I was in Sam Flax Art Supply in Orlando the other day, when I saw these handmade papers that I just had to have.  I fell in love with their textures, colors, different weights, patterns. Every time I headed for the door, I had to turn back and look at more of them! So I bought a bunch. I didn't know yet what I was going to do with them, but I couldn't leave without them. 


By the time I got home, I was full of ideas. There are some papers I decided I wanted to use with my pastels and others I would use with watercolors. Maybe I'd do seascapes, or abstracts or, well, who knows what. I only know that I need to experiment and play and see what turns up.  
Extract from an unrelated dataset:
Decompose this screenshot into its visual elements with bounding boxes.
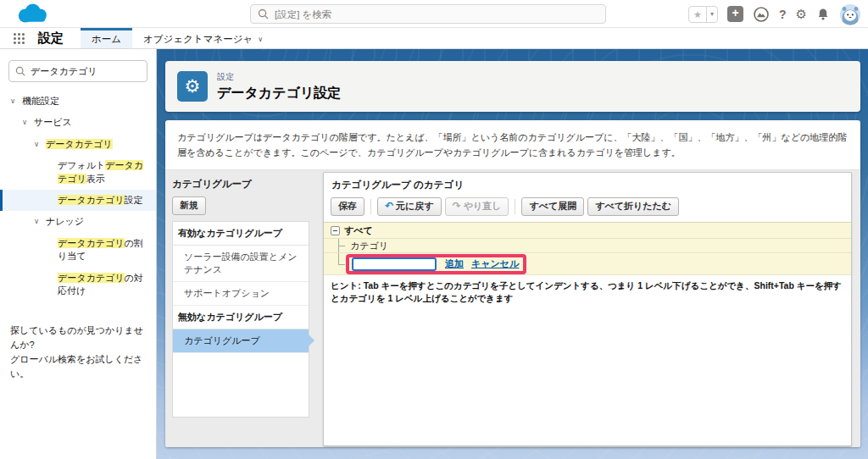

If you follow me on Instagram, you may have seen some short videos of these papers. One shows me mounting a beautiful aqua and white mulberry paper on a piece of Gatorboard®. It's presently under some heavy weights so it dries completely flat. That was unexpected — I didn't realize as the paper and acrylic gesso were drying, they would cause the Gatorboard to bow. But this is why I love experimenting ... I never know what will happen. 


For instance, I expected the colors in the paper (the dye) to run when they came in contact with the liquid gesso and pastel ground — they didn't. I wondered if the paper would start to dissolve or fall apart — quite the contrary. I wondered if the acrylic would bleed through the paper — it didn't. 


I used a Sharpie to make tick marks for cutting — the marks bled into the paper. I expected the razor blade to catch on the thick fibers in the paper — it was smooth as silk. The pastel pencil I used to mark the 1/2" border on the sides felt just as I expected. It was rough which meant BONUS — the pastel stayed on the paper. And while the pastel didn't brush off, it didn't smudge or blend either. Cool! 


I'll be spending the next couple of days playing with this paper to see what I can create from it. I expect to be pleasantly surprised. And if I'm not, that's okay. I will have learned something new and will start plotting how I'll use the rest of that sheet. If I am and it turns out great — well, now I have another awesome technique to add to my pastelist's repertoire. 


My lesson? Always experiment, you'll never know what you'll learn.